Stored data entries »
□ □ □ □ □ □ □
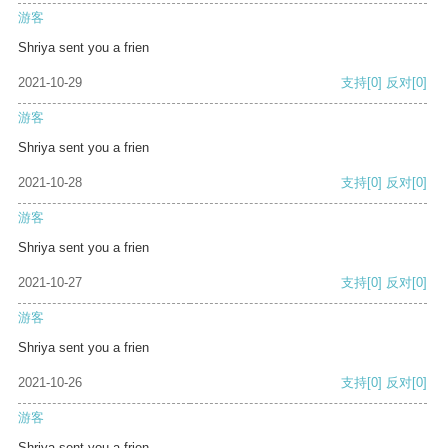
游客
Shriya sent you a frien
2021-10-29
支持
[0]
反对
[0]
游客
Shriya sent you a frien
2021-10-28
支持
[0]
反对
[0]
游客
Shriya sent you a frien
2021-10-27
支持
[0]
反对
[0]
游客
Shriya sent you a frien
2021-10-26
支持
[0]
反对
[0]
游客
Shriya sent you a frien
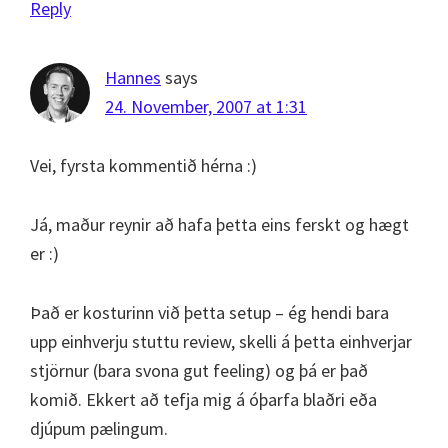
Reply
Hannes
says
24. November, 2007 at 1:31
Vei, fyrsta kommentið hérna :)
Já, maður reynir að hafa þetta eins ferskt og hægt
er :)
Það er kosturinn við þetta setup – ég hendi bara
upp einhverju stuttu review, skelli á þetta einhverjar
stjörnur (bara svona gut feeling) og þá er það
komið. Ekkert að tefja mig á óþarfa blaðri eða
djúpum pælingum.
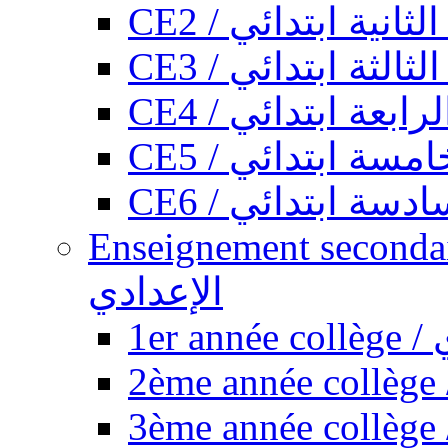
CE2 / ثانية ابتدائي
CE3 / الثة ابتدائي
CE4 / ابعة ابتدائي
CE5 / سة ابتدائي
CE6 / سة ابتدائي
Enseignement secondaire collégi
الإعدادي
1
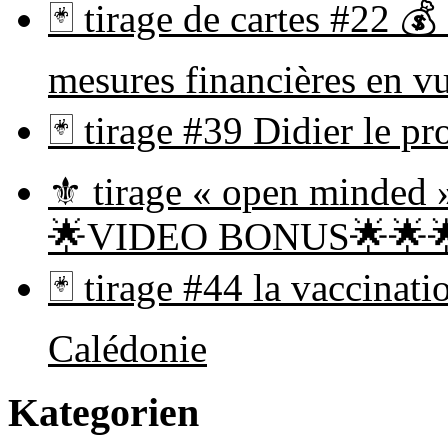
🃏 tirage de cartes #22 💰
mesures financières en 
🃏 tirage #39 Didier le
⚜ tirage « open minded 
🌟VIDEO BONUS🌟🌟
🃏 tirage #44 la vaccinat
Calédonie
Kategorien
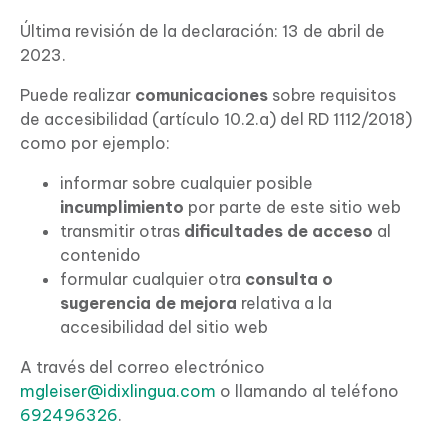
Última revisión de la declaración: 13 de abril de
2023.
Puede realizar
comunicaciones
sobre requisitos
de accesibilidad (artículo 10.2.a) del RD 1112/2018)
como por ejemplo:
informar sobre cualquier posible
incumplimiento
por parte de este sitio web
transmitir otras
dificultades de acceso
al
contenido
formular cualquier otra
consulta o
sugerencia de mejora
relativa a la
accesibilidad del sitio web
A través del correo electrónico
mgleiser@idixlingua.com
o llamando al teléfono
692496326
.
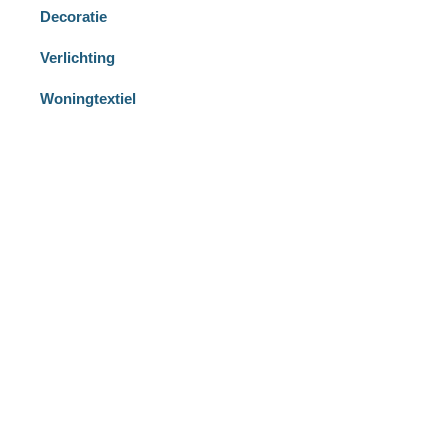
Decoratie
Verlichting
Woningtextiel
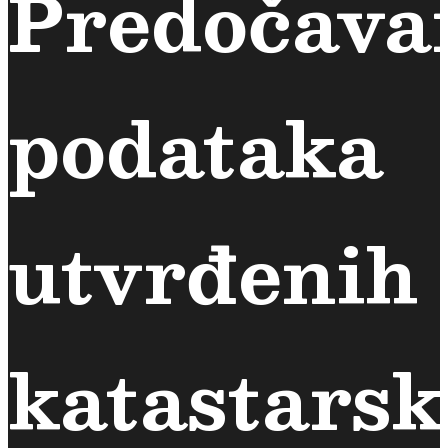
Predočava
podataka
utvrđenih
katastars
□ □ □ □ □ □ □
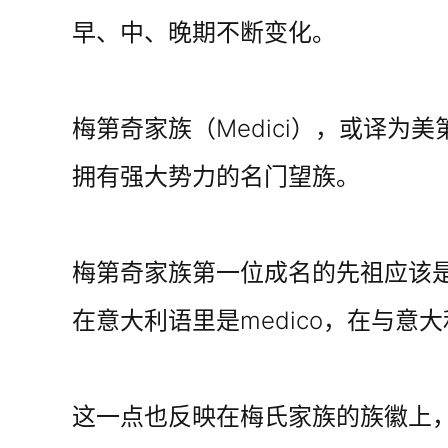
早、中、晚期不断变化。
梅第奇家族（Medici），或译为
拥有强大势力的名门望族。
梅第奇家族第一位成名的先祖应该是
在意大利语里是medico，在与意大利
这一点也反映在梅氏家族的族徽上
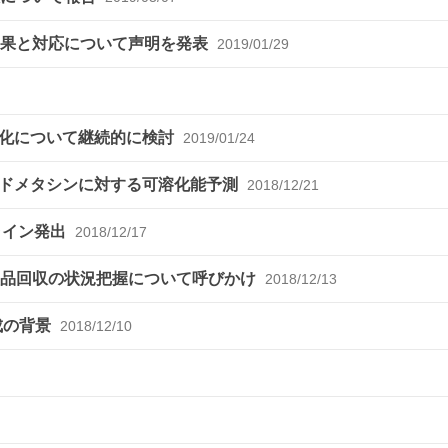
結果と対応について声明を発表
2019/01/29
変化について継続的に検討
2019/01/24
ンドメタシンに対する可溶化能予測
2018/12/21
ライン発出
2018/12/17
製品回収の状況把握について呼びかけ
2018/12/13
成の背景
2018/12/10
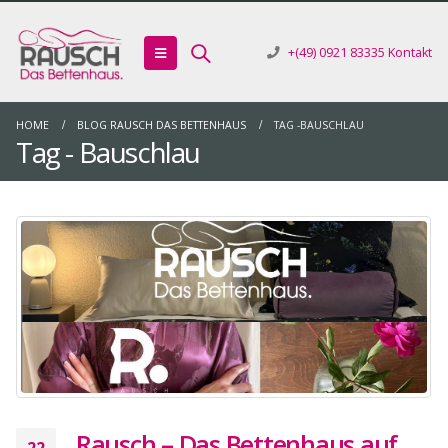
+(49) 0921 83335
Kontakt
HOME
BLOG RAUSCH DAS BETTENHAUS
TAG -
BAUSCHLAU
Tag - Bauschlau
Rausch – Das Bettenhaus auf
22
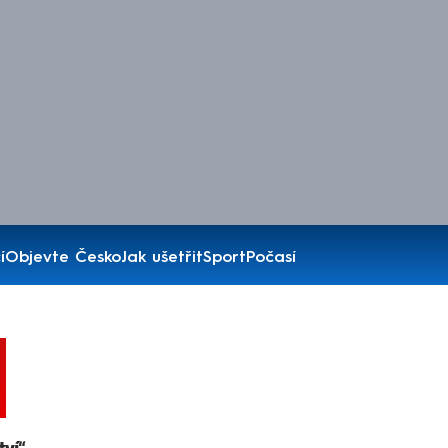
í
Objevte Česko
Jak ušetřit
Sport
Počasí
□ □ □ □ □ □ □
Task goal »
Identify the lines of the entries containing the string "þetta". Copy each such line.

Your solution »
Já, maður reynir að hafa þetta eins ferskt og hægt
Það er kosturinn við þetta setup – ég hendi bara
upp einhverju stuttu review, skelli á þetta einhverjar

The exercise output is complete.